A Canale di Tenno inaugurata l’opera sonora di Sara Maino “Sentire Parchi”, in collaborazione con l’Ecomuseo della Judicaria.

Venerdì 26 giugno alle ore 18:30, presso il Centro di sviluppo locale “Aldo Gorfer” a Canale di Tenno, l’Ecomuseo della Judicaria e il Centro Studi Judicaria inaugureranno ufficialmente la mostra e installazione multimediale “SENTIRE PARCHI, dalle Dolomiti al Garda”, un’opera sonora inedita realizzata dalla regista e artista Sara Maino per invitare la comunità locale e i visitatori a fermarsi e a riscoprire l’identità più profonda del territorio attraverso l’ascolto attivo e immersivo dei suoi paesaggi acustici.

Il percorso si snoda come un vero e proprio viaggio geografico e poetico che unisce tre luoghi simbolo della nostra realtà: la maestosa Val d’Ambiez (nel Parco Naturale Adamello Brenta), l’oasi rigenerante delle Terme di Comano e l’incantevole Parco Miralago a Riva del Garda.

A fare da straordinario e naturale “filo conduttore” è il bacino idrografico del fiume Sarca, la cui acqua si intreccia con la voce del vento. L’opera si articola in tre atti acustici arricchiti dalle voci dei testimoni locali e dalle registrazioni sul campo. 

I TRE ATTI. Il primo atto, intitolato “Ambiez, a toccare l’origine”, esplora l’alta quota tra silenzi e sorgenti liquide, con la musica di Michel Dalponte e le voci di Monica Maestri e Tiziano Falagiarda.
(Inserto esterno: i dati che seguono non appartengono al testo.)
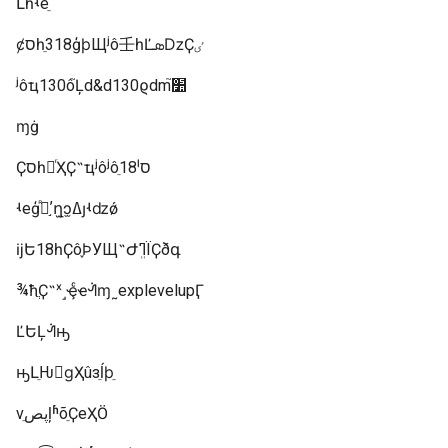
Լһʵеֵ
ȼסһֵ318ģϸЩʲô壬һĽܣǲҪٸ
ʲôҵ130ô֮Ļd&d130ϱdm֮׺
ɱġ
Ҫסһ㡪ͬҲҪ˵ҵʲôʲôֵ18ˡס
ʵеģܻ֣ᷢʼղ̫ͻ̫ߡȷʵǳǿ
ĳԵ18һҪô֪ϷУЩ˵ԺܸߣΪҪðգ
¾ħֲҪ˵ˣ˼ҿͨҽᣬɱ˷explevelupӶ
ĽԵĻᣬԣ
ԣԼֵǶٰɡҲûзֵĺϸֵ
νֵڽصļʱõֵҪеҲӦ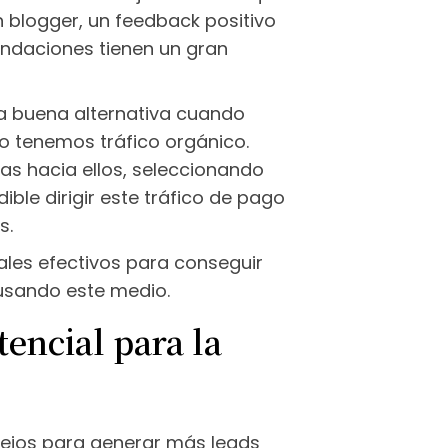
n blogger, un feedback positivo
endaciones tienen un gran
a buena alternativa cuando
o tenemos tráfico orgánico.
ñas hacia ellos, seleccionando
ble dirigir este tráfico de pago
s.
nales efectivos para conseguir
) usando este medio.
tencial para la
sejos para generar más leads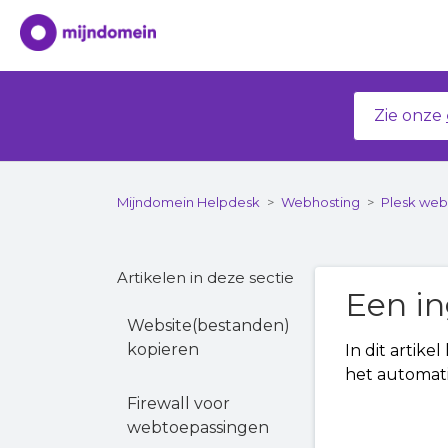
Zie onze
Mijndomein Helpdesk
Webhosting
Plesk we
Artikelen in deze sectie
Een in
Website(bestanden)
kopieren
In dit artike
het automati
Firewall voor
webtoepassingen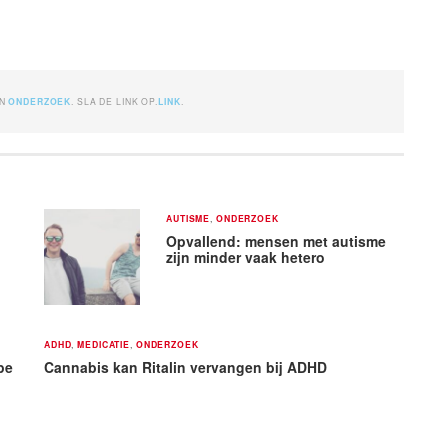
IN
ONDERZOEK
. SLA DE LINK OP.
LINK
.
AUTISME
,
ONDERZOEK
Opvallend: mensen met autisme
zijn minder vaak hetero
ADHD
,
MEDICATIE
,
ONDERZOEK
pe
Cannabis kan Ritalin vervangen bij ADHD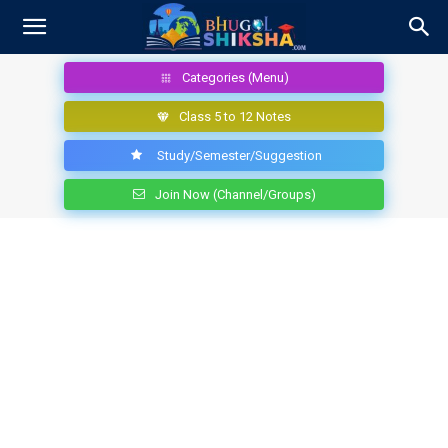
Categories (Menu)
Class 5 to 12 Notes
Study/Semester/Suggestion
Join Now (Channel/Groups)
Nel secondo atto, “Comano, paradiso d’acque”, la narrazione scende verso la cura e la vibrazione delle Terme, accompagnata dalle voci di Alessandro Bazzanella e Walter Contrini. 

Infine, il terzo atto, “Miralago sul Garda, dove tutto incontra il tutto”, celebra la fusione degli elementi e l’incontro tra l’acqua e l’Òra, con i contributi vocali di Alberto Rania e Mariangela Ziller.

«Cosa accade quando ascoltiamo veramente?», si domanda l’autrice Sara Maino. L’obiettivo della mostra va ben oltre la semplice esposizione: vuole essere una provocazione culturale che spinge a superare la distrazione visiva della quotidianità per accogliere la ricchezza acustica circostante. Riconoscere la bellezza e la delicatezza di questi suoni significa infatti sviluppare un senso profondo di appartenenza e il desiderio attivo di tutelare il paesaggio naturale, inteso come un bene collettivo primario da custodire e proteggere.